The L2 hardware prefetchers operate on physical addresses with no knowledge of the virtual memory page size in use.  Therefore they only operate within 4KiB regions (the default and smallest available page size) -- since they don't know what 4KiB physical address will be accessed next.....

On a Cascade Lake Xeon, the memory bandwidth is up to 128 GB/s per socket, so it takes 32 ns to transfer 4KiB from memory.  Memory latency is about 78 ns.   If the prefetcher requested the full 4KiB when it saw the first reference to the page, it would still take about (78ns+32ns=) 110ns to load the page.   In practice, the prefetcher is not so aggressive -- it waits until it sees two references to the same 4KiB page, then issues prefetches for two more cache lines following the same stride.  If it sees a third request matching the sequence, it becomes more confident that the "stream" is real, and fetches two more lines, etc.

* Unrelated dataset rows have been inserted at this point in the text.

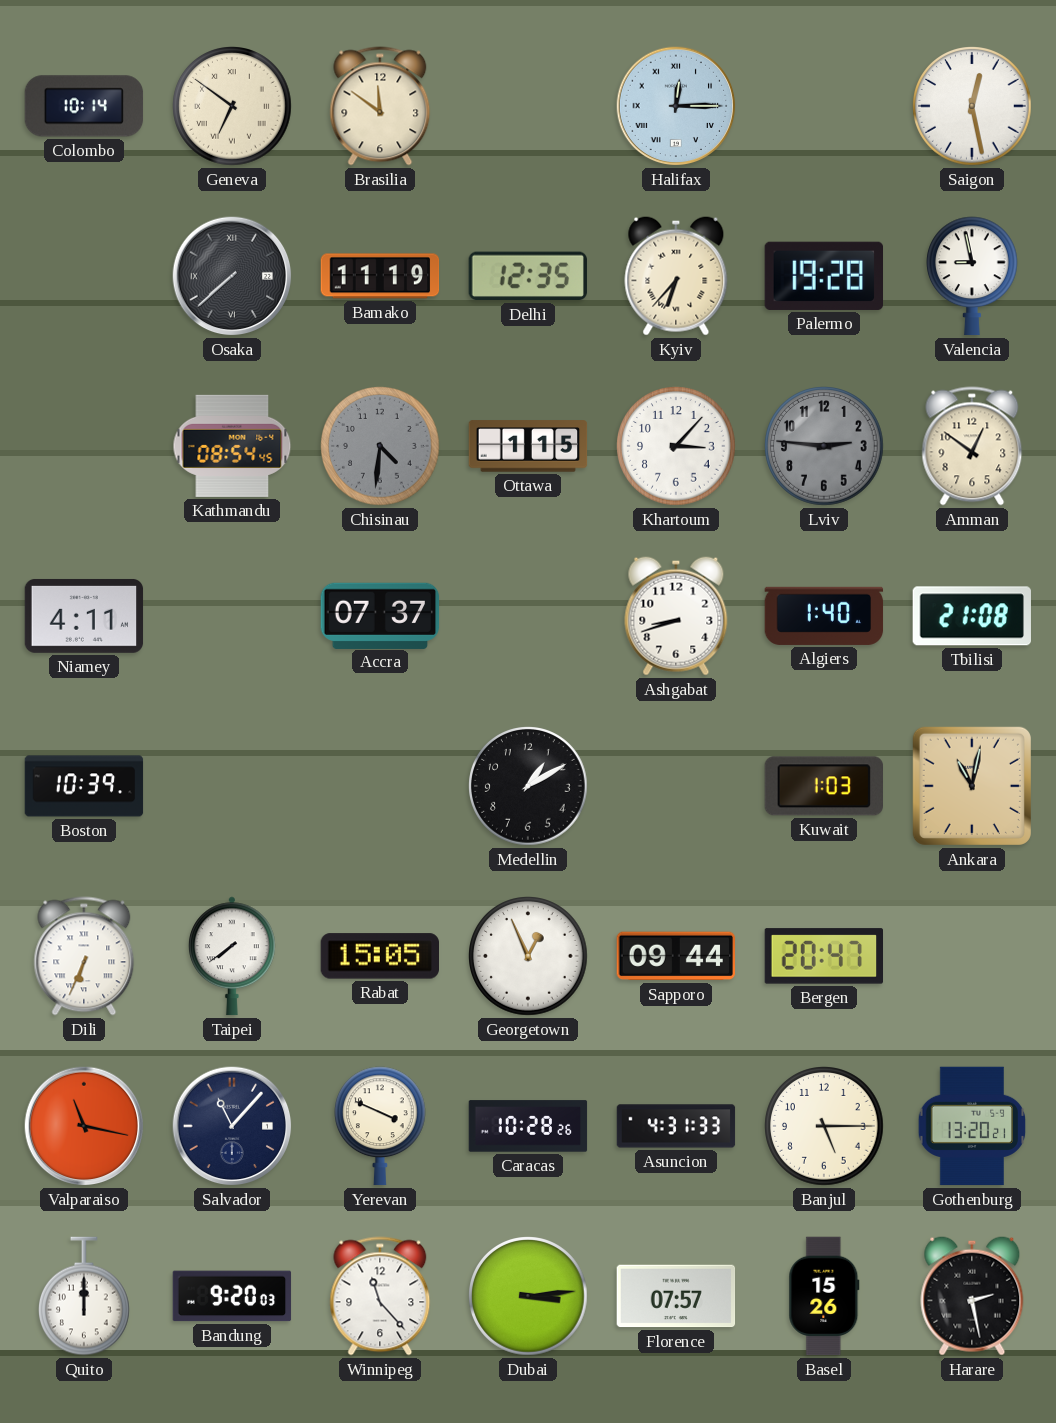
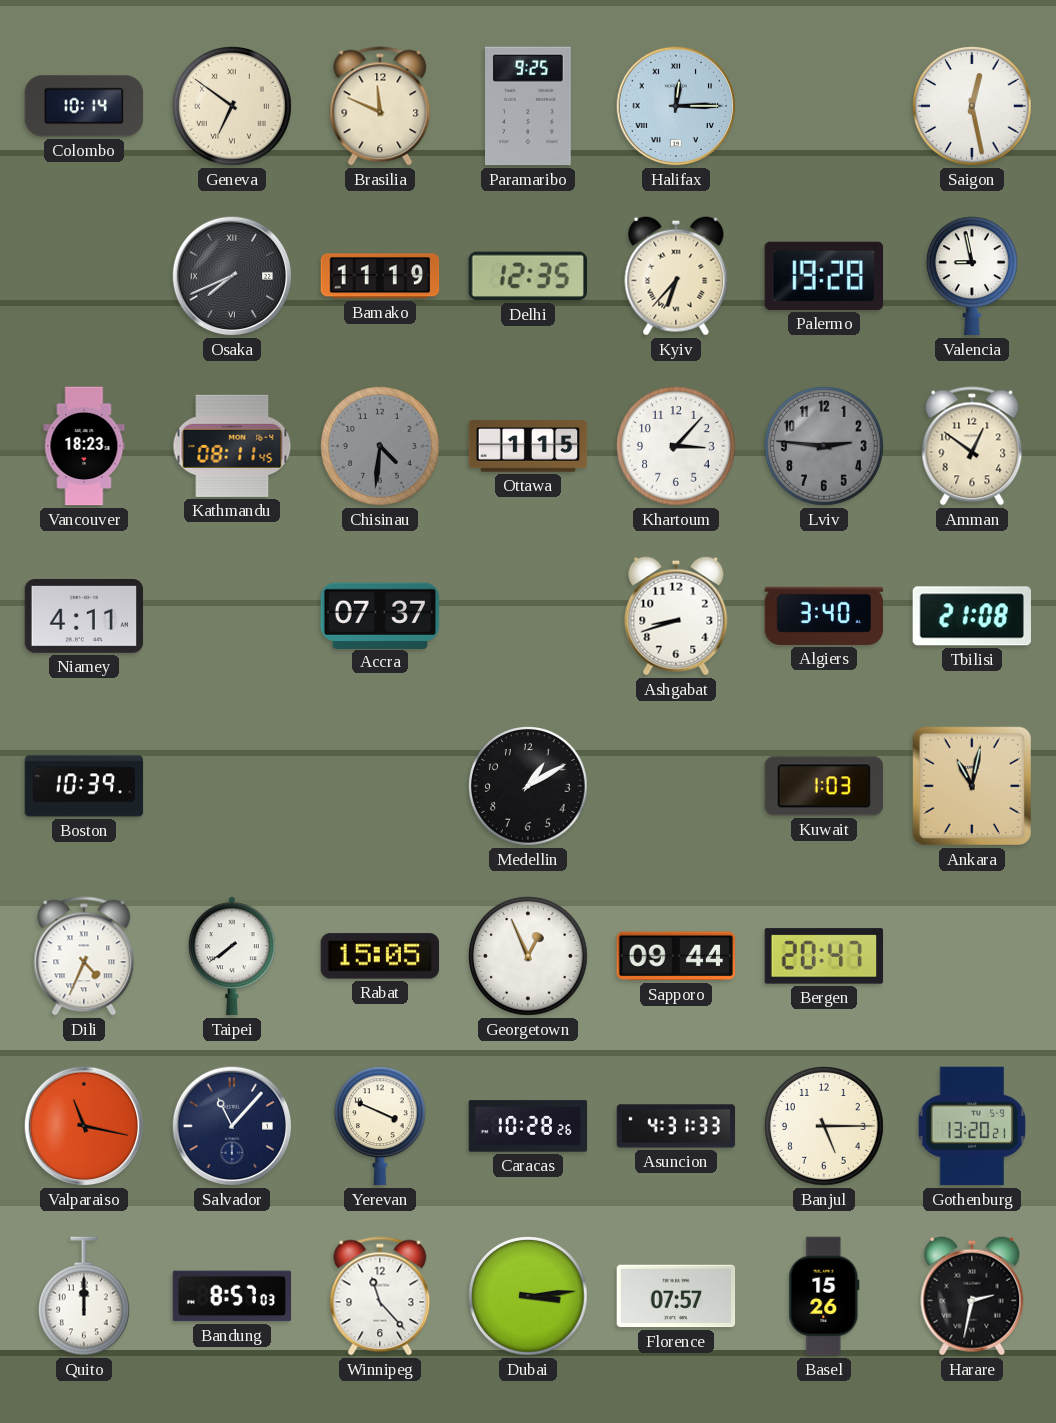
Brasilia: 11:51 -> 11:49
Paramaribo: none -> 9:25
Osaka: 7:38 -> 7:41
Vancouver: none -> 18:23
Kathmandu: 08:54 -> 08:11
Algiers: 1:40 -> 3:40
Dili: 6:34 -> 4:34
Bandung: 9:20 -> 8:57
Harare: 2:28 -> 2:32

The details are not specifically documented, though there are some notes in the Intel Optimization Reference Manual (document 248966, especially section 2.5.5) that provide examples.  

If I recall correctly, in the IBM POWER architecture a memory request can include information about the virtual memory page size in use, allowing the hardware prefetchers to operate over larger regions, with the 64KiB page size added specifically to support more effective hardware prefetching.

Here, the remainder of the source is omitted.